Argued and Submitted December 9, 2010.

Filed December 17, 2010.

Averil Lerman, Staff, Federal Public Defender's Office, Anchorage, AK, for Petitioner-Appellant.

Eric Ringsmuth, Assistant Attorney General, Kenneth Rosenstein, Assistant Attorney General, Office of the Alaska Attorney General, Anchorage, AK, for Respondents-Appellees.

Appeal from the United States District Court for the District of Alaska, John W. Sedwick, District Judge, Presiding. D.C. No. 3:08-cv-00004-JWS.

Before: O'SCANNLAIN and TALLMAN, Circuit Judges, and MOSKOWITZ, District Judge.

The Honorable Barry Ted Moskowitz, United States District Judge for the Southern District of California, sitting by designation.


This disposition is not appropriate for publication and is not precedent except as provided by 9th Cir. R. 36-3.

Melvin G. Edwin appeals the district court's dismissal of his federal habeas corpus claim. The court did not reach the merits of Edwin's petition; rather, it determined that the petition had not been brought within the one-year period of limitation required by 28 U.S.C. § 2244(d)(1). We have jurisdiction pursuant to 28 U.S.C. § 2253(a), and we affirm.

The parties are familiar with the facts of the case so we do not repeat them here. Edwin has failed to demonstrate that he was eligible for either statutory or equitable tolling. Section 2244(d)(2) requires "a properly filed application" to toll the limitation period through the pendency of proceedings. See Pace v. DiGuglielmo, 544 U.S. 408, 414-15, 125 S.Ct. 1807, 161 L.Ed.2d 669 (2005). Edwin has not shown that he properly filed any application until June 15, 2000 — more than three years after the period applicable to his federal claims began to run.
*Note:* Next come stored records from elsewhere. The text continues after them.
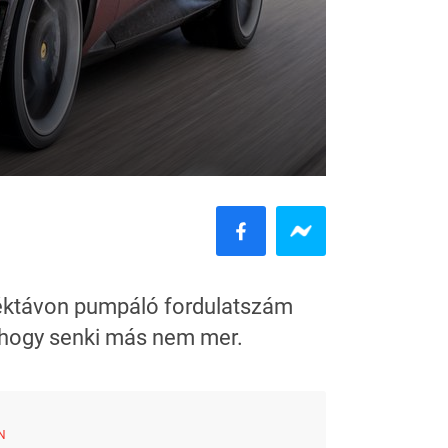
féktávon pumpáló fordulatszám
, ahogy senki más nem mer.
N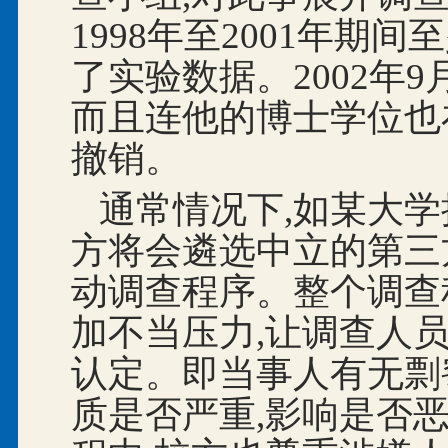
1998年至2001年期
了实验数据。2002年
而且连他的博士学位也在
撤销。
通常情况下,如某大学
方将会遴选中立的第三
动调查程序。整个调查
加不当压力,让调查人员
认定。即当事人有无剽
质是否严重,影响是否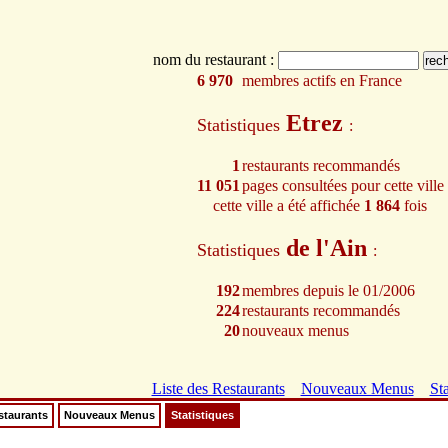
nom du restaurant :
6 970
membres actifs en France
Etrez
Statistiques
:
1
restaurants recommandés
11 051
pages consultées pour cette ville
cette ville a été affichée
1 864
fois
de l'Ain
Statistiques
:
192
membres depuis le 01/2006
224
restaurants recommandés
20
nouveaux menus
Liste des Restaurants
Nouveaux Menus
Sta
staurants
Nouveaux Menus
Statistiques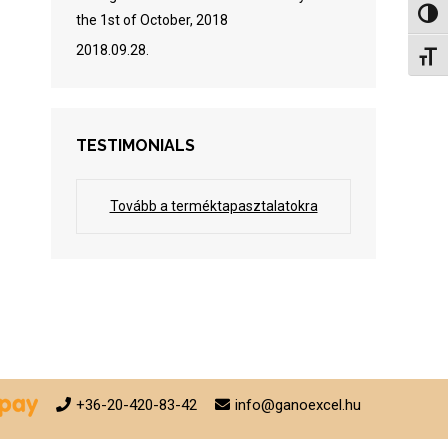
Toggl
the 1st of October, 2018
2018.09.28.
Toggl
TESTIMONIALS
Tovább a terméktapasztalatokra
+36-20-420-83-42
info@ganoexcel.hu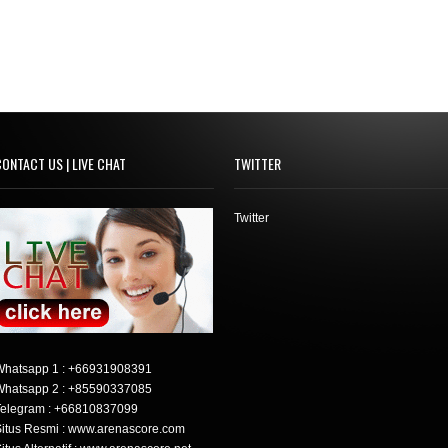
ONTACT US | LIVE CHAT
TWITTER
Twitter
Whatsapp 1 :
+66931908391
Whatsapp 2 :
+85590337085
elegram :
+66810837099
itus Resmi : www.arenascore.com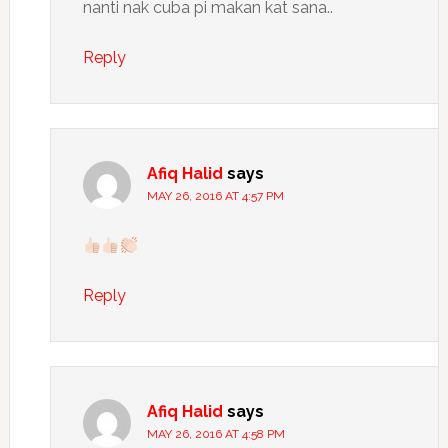
nanti nak cuba pi makan kat sana..
Reply
Afiq Halid
says
MAY 26, 2016 AT 4:57 PM
Reply
Afiq Halid
says
MAY 26, 2016 AT 4:58 PM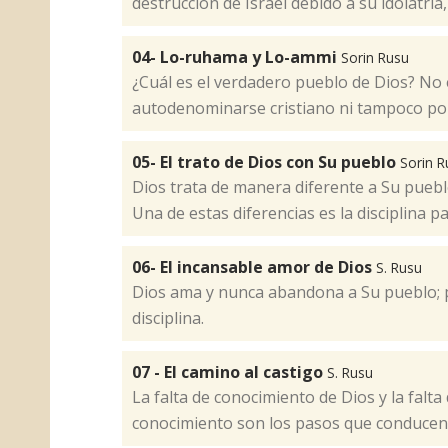
destrucción de Israel debido a su idolatría
04- Lo-ruhama y Lo-ammi
Sorin Rusu
¿Cuál es el verdadero pueblo de Dios? No 
autodenominarse cristiano ni tampoco por 
05- El trato de Dios con Su pueblo
Sorin R
Dios trata de manera diferente a Su puebl
Una de estas diferencias es la disciplina pat
06- El incansable amor de Dios
S. Rusu
Dios ama y nunca abandona a Su pueblo; pa
disciplina.​
07 - El camino al castigo
S. Rusu
La falta de conocimiento de Dios y la falta
conocimiento​ son los pasos que conducen 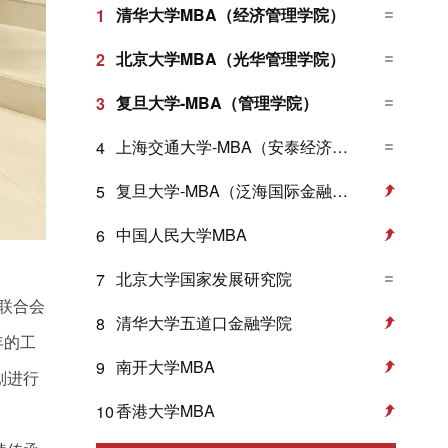
清华大学MBA（经济管理学院）
1
北京大学MBA（光华管理学院）
2
复旦大学-MBA（管理学院）
3
上海交通大学-MBA（安泰经济与管理学院）
4
复旦大学-MBA（泛海国际金融学院）
5
中国人民大学MBA
6
北京大学国家发展研究院
7
联合会
清华大学五道口金融学院
8
年的工
南开大学MBA
9
划进行
香港大学MBA
10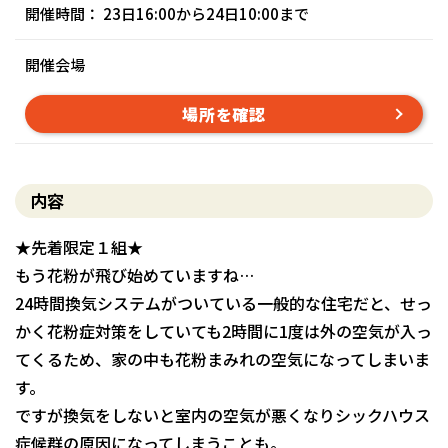
開催時間： 23日16:00から24日10:00まで
開催会場
場所を確認
内容
★先着限定１組★
もう花粉が飛び始めていますね…
24時間換気システムがついている一般的な住宅だと、せっ
かく花粉症対策をしていても2時間に1度は外の空気が入っ
てくるため、家の中も花粉まみれの空気になってしまいま
す。
ですが換気をしないと室内の空気が悪くなりシックハウス
症候群の原因になってしまうことも。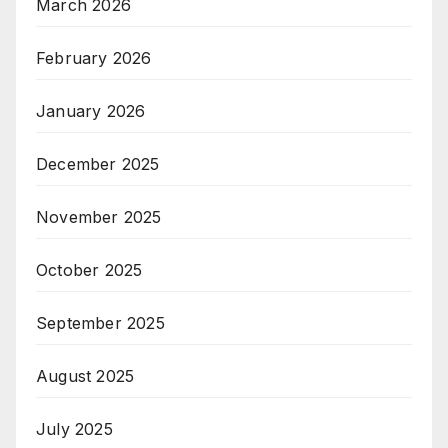
March 2026
February 2026
January 2026
December 2025
November 2025
October 2025
September 2025
August 2025
July 2025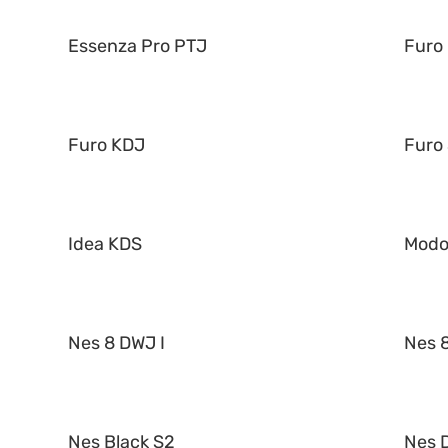
Essenza Pro PTJ
Furo
Furo KDJ
Furo
Idea KDS
Mod
Nes 8 DWJ I
Nes 8
Nes Black S2
Nes 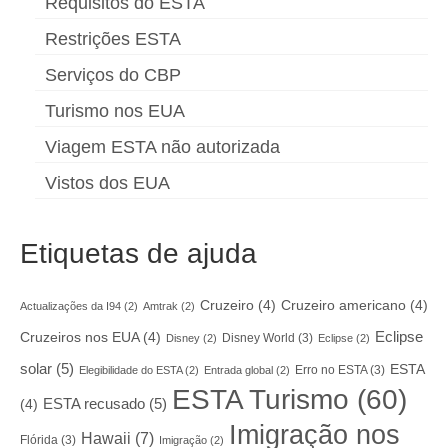
Requisitos do ESTA
Restrições ESTA
Serviços do CBP
Turismo nos EUA
Viagem ESTA não autorizada
Vistos dos EUA
Etiquetas de ajuda
Cruzeiro
(4)
Cruzeiro americano
(4)
Actualizações da I94
(2)
Amtrak
(2)
Eclipse
Cruzeiros nos EUA
(4)
Disney World
(3)
Disney
(2)
Eclipse
(2)
solar
(5)
ESTA
Erro no ESTA
(3)
Elegibilidade do ESTA
(2)
Entrada global
(2)
ESTA Turismo
(60)
ESTA recusado
(5)
(4)
Imigração nos
Hawaii
(7)
Flórida
(3)
Imigração
(2)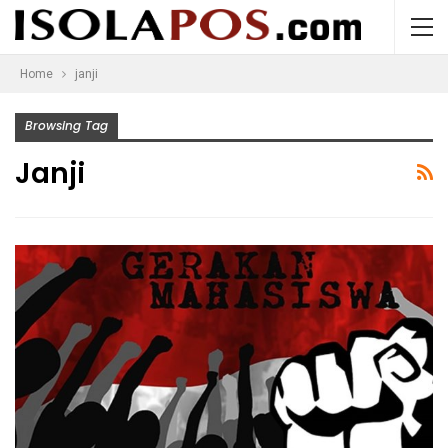
Home
janji
Browsing Tag
Janji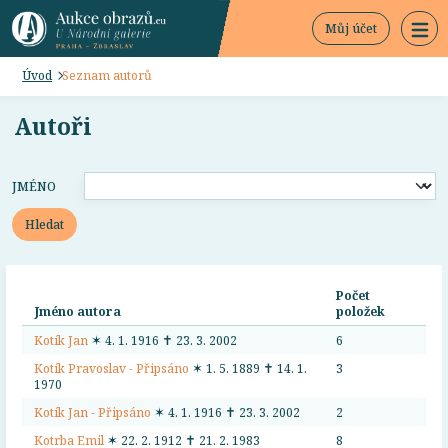
Můj účet
Úvod
Seznam autorů
Autoři
JMÉNO
Hledat
Počet
Jméno autora
položek
Kotík Jan
✶ 4. 1. 1916 ✝ 23. 3. 2002
6
Kotík Pravoslav - Připsáno
✶ 1. 5. 1889 ✝ 14. 1.
3
1970
Kotík Jan - Připsáno
✶ 4. 1. 1916 ✝ 23. 3. 2002
2
Kotrba Emil
✶ 22. 2. 1912 ✝ 21. 2. 1983
8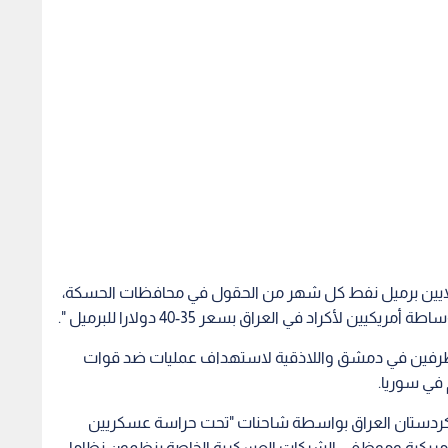
ثة ملايين برميل نفط كل شهر من الحقول في محافظات الحسكة،
ن لأكراد في العراق بسعر 35-40 دولارا للبرميل ".
المتطرفين في دمشق واللاذقية لاستهداف عمليات ضد قوات
 في سوريا.
لى كردستان العراق بواسطة شاحنات "تحت حراسة عسكريين
الأمريكية وموظفي الشركات العسكرية الخاصة ينظمون نظاما
دير الزور الذي كان
النيابة العامة في دمشق تطالب
بعد س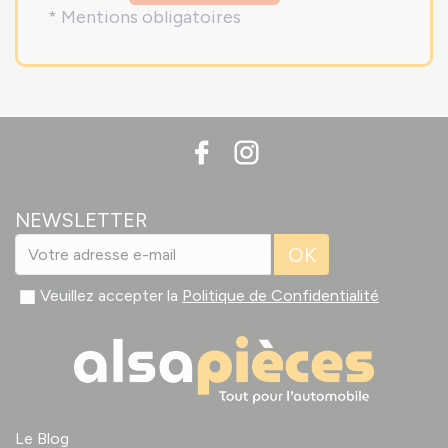
* Mentions obligatoires
NEWSLETTER
OK
Veuillez accepter la
Politique de Confidentialité
Le Blog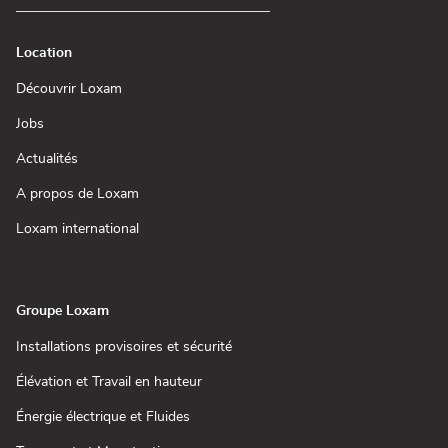
Location
(ouvre
Découvrir Loxam
dans
une
(ouvre
Jobs
nouvelle
dans
fenêtre)
une
(ouvre
Actualités
nouvelle
dans
fenêtre)
une
(ouvre
A propos de Loxam
nouvelle
dans
fenêtre)
une
(ouvre
Loxam international
nouvelle
dans
fenêtre)
une
nouvelle
fenêtre)
Groupe Loxam
(ouvre
Installations provisoires et sécurité
dans
une
(ouvre
Élévation et Travail en hauteur
nouvelle
dans
fenêtre)
une
(ouvre
Énergie électrique et Fluides
nouvelle
dans
fenêtre)
une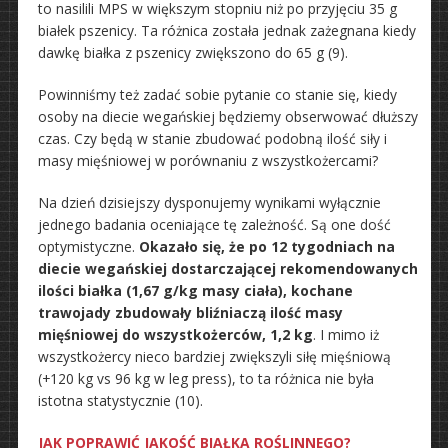
to nasilili MPS w większym stopniu niż po przyjęciu 35 g
białek pszenicy. Ta różnica została jednak zażegnana kiedy
dawkę białka z pszenicy zwiększono do 65 g (9).
Powinniśmy też zadać sobie pytanie co stanie się, kiedy
osoby na diecie wegańskiej będziemy obserwować dłuższy
czas. Czy będą w stanie zbudować podobną ilość siły i
masy mięśniowej w porównaniu z wszystkożercami?
Na dzień dzisiejszy dysponujemy wynikami wyłącznie
jednego badania oceniające tę zależność. Są one dość
optymistyczne.
Okazało się, że po 12 tygodniach na
diecie wegańskiej dostarczającej rekomendowanych
ilości białka (1,67 g/kg masy ciała), kochane
trawojady zbudowały bliźniaczą ilość masy
mięśniowej do wszystkożerców, 1,2 kg
. I mimo iż
wszystkożercy nieco bardziej zwiększyli siłę mięśniową
(+120 kg vs 96 kg w leg press), to ta różnica nie była
istotna statystycznie (10).
JAK POPRAWIĆ JAKOŚĆ BIAŁKA ROŚLINNEGO?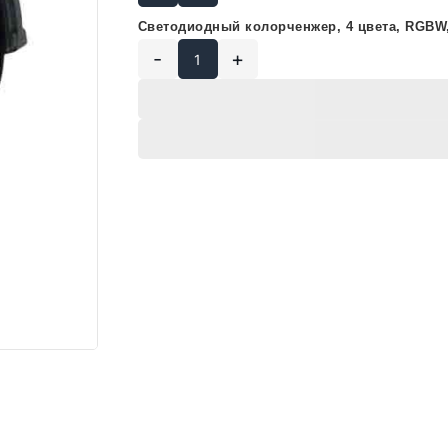
Светодиодный колорченжер
, 4 цвета, RGBW
-
+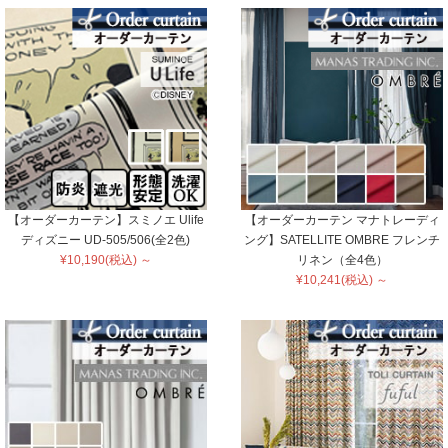
【オーダーカーテン】スミノエ Ulife
【オーダーカーテン マナトレーディ
ディズニー UD-505/506(全2色)
ング】SATELLITE OMBRE フレンチ
¥10,190(税込) ～
リネン（全4色）
¥10,241(税込) ～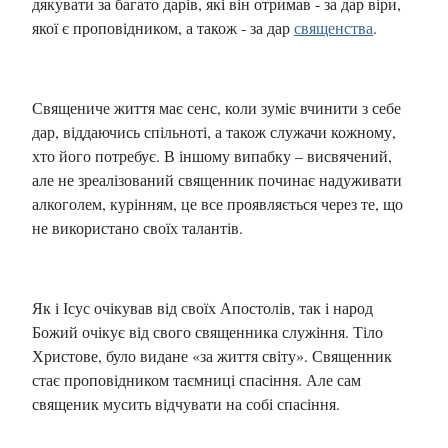
дякувати за багато дарів, які він отримав - за дар віри,
якої є проповідником, а також - за дар
священства
.
Священиче життя має сенс, коли зуміє вчинити з себе
дар, віддаючись спільноті, а також служачи кожному,
хто його потребує. В іншому випабку – висвячений,
але не зреалізований священник починає надуживати
алкоголем, курінням, це все проявляється через те, що
не використано своїх талантів.
Як і Ісус очікував від своїх Апостолів, так і народ
Божий очікує від свого священника служіння. Тіло
Христове, було видане «за життя світу». Священник
стає проповідником таємниці спасіння. Але сам
священик мусить відчувати на собі спасіння.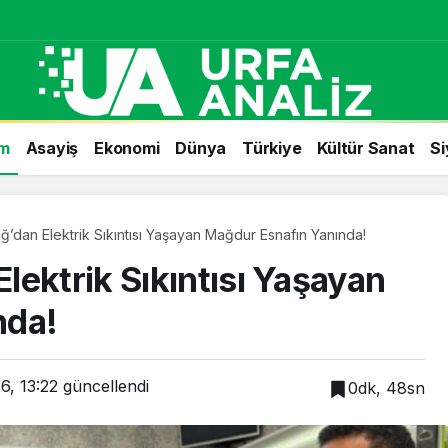
m
Asayiş
Ekonomi
Dünya
Türkiye
Kültür Sanat
Si
’dan Elektrik Sıkıntısı Yaşayan Mağdur Esnafın Yanında!
lektrik Sıkıntısı Yaşayan
nda!
6, 13:22
güncellendi
0dk, 48sn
He also fails to show entitlement to equitable tolling because he has not satisfactorily shown that he took any action in regard to his claims from August 1, 1996, until October 1999. He then waited more than seven months to actually file his claim on June 15, 2000. This is inadequate to demonstrate that he had been pursuing his rights with "reasonable diligence." Holland v. Florida, ___ U.S. ___, 130 S.Ct. 2549, 2555-59, 2565, 177 L.Ed.2d 130 (2010) (demonstrating facts sufficient to satisfy the reasonable diligence standard).

The decision of the Alaska Superior Court to exercise its discretion to relax the filing deadlines to permit Edwin's otherwise untimely state application did not require the district court to conclude that the more restrictive federal standard had been met. Compare Spitsyn v. Moore, 345 F.3d 796, 802 (9th Cir. 2003) ("[I]f the person seeking equitable tolling has not exercised reasonable diligence in attempting to file, after the extraordinary circumstances began, the link of causation between the extraordinary circumstances and the failure to file is broken [. . . .] "(quoting Valverde v. Stinson, 224 F.3d 129, 134 (2d Cir. 2000))), with White v. State, 514 P.2d 814, 816 (Alaska 1973) (requiring only good cause in order to permit a court to exercise its discretion to relax time requirements). An evidentiary hearing is not required when no facts have been properly put at issue. See Laws v. Lamarque, 351 F.3d 919, 921 (9th Cir. 2003) ("Because Laws has made a good-faith allegation that would, if true, entitle him to equitable tolling, we vacate the district court's denial of the petition and remand for further factual development of his claim. . . .").